The court said that, although the discount broker may follow a public relations policy of attempting to notify customers by phone when a margin call was being made, this notice is not required if the margin agreement specifically states that the defendant is entitled to act in its sole discretion.

“The courts give deference to these types of provisions because of clear policy concerns respecting the position of brokers who must be able to act quickly to preserve their own financial position. The nature of the securities being purchased and the volatility of the market for those sorts of securities require that those agreements which empower the broker to act must be respected,” it said. “In these circumstances, any delay on the part of the broker could potentially put the broker’s own money at risk. As has been established by the case law, a broker is not to engage in co-speculating with their customers. Thus, the obligation to make a demand and give reasonable time before acting that are typically imposed on a creditor are narrowed in this type of relationship, because of the unique circumstances associated with margin accounts where the security is publicly traded securities.”

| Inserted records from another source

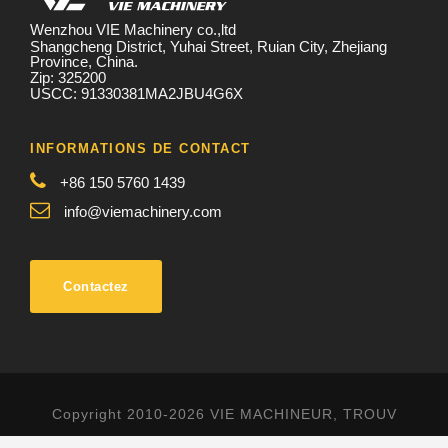
Wenzhou VIE Machinery co.,ltd
Shangcheng District, Yuhai Street, Ruian City, Zhejiang
Province, China.
Zip: 325200
USCC: 91330381MA2JBU4G6X
INFORMATIONS DE CONTACT
+86 150 5760 1439
info@viemachinery.com
Contactez
Copyright 2010-2026 VIE MACHINEUR, TROUV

The court also ruled that TD Waterhouse did not act negligently in connection with any of the credit sell-outs in Paciorka’s margin account. “To the contrary, TD Waterhouse initiated the sell-outs as a result of the margin deficiencies in the accounts after Mr. Paciorka failed to respond to the margin calls,” it found. “The timing and the amounts of the sell-outs were determined in accordance with the state of the margin deficiency in the account at the particular times. The parties did not maintain a fiduciary relationship… In addition, a lower standard of care was imposed on TD Waterhouse by virtue of its position as a discount brokerage and the characteristics associated with such a position. Thus, negligence on the part of TD Waterhouse has not been established.”